Emery S. Pluff, 59, of South St. Paul, Minn., was arrested in February for allegedly robbing and molesting his wife (which he did, police said, pretending he was a stranger). For reasons not yet apparent, Pluff allegedly faked going to work on the morning of Jan. 30 and instead donned a black cape and a Halloween mask the family kept in the garage and entered the house, where he surprised his wife and dragged her into a back room. She apparently was not the least bit puzzled by her perpetrator's identity and asked Emery repeatedly why he was doing this. According to police, Emery replied, "I'm not Emery." Police said Emery then took some money from his wife and fled, winding up at work, where he was arrested.

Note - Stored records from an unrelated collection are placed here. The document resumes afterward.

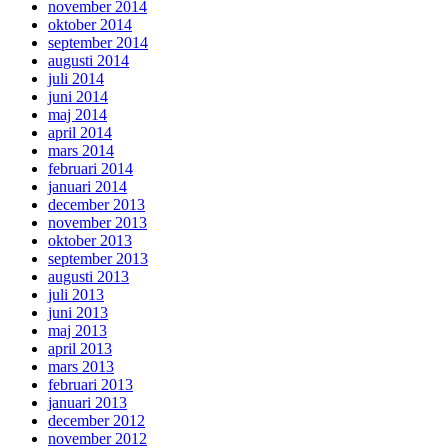
november 2014
oktober 2014
september 2014
augusti 2014
juli 2014
juni 2014
maj 2014
april 2014
mars 2014
februari 2014
januari 2014
december 2013
november 2013
oktober 2013
september 2013
augusti 2013
juli 2013
juni 2013
maj 2013
april 2013
mars 2013
februari 2013
januari 2013
december 2012
november 2012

A high-school senior was killed, apparently playing a game of chicken with a San Francisco Municipal Railway street car (40 tons) just after midnight on Jan. 3. A 22-year-old man was accidentally shot to death on Christmas Eve after he placed a plastic cup on top of his head and consented to his friend's request to try to shoot it off (Aurora, Colo.). A 24-year-old man was killed in a police chase that reached 105 mph, begun when the man drove over lawns in a residential neighborhood at 3 a.m. and ended when the man drove through three fences and accidentally off a cliff (Plainview, Texas).
A University of Mississippi pharmacy professor continued to seek drug company funds for trials to test his mild "medicinal marijuana" suppositories. A 37-year-old man was arrested and charged in connection with the recent disappearance, one at a time, of more than 100 stepladders in a small town (Jeffersonville, Ind.). A 38-year-old man was arrested, and his warehoused arsenal of guns seized, after he was spotted in a city park taking target practice at a photo of his mother-in-law (Brooklyn, N.Y.). Two high school teachers were suspended and charged with giving a student higher grades in exchange for price breaks on groceries at a store where the student is a clerk (Canonsburg, Pa.).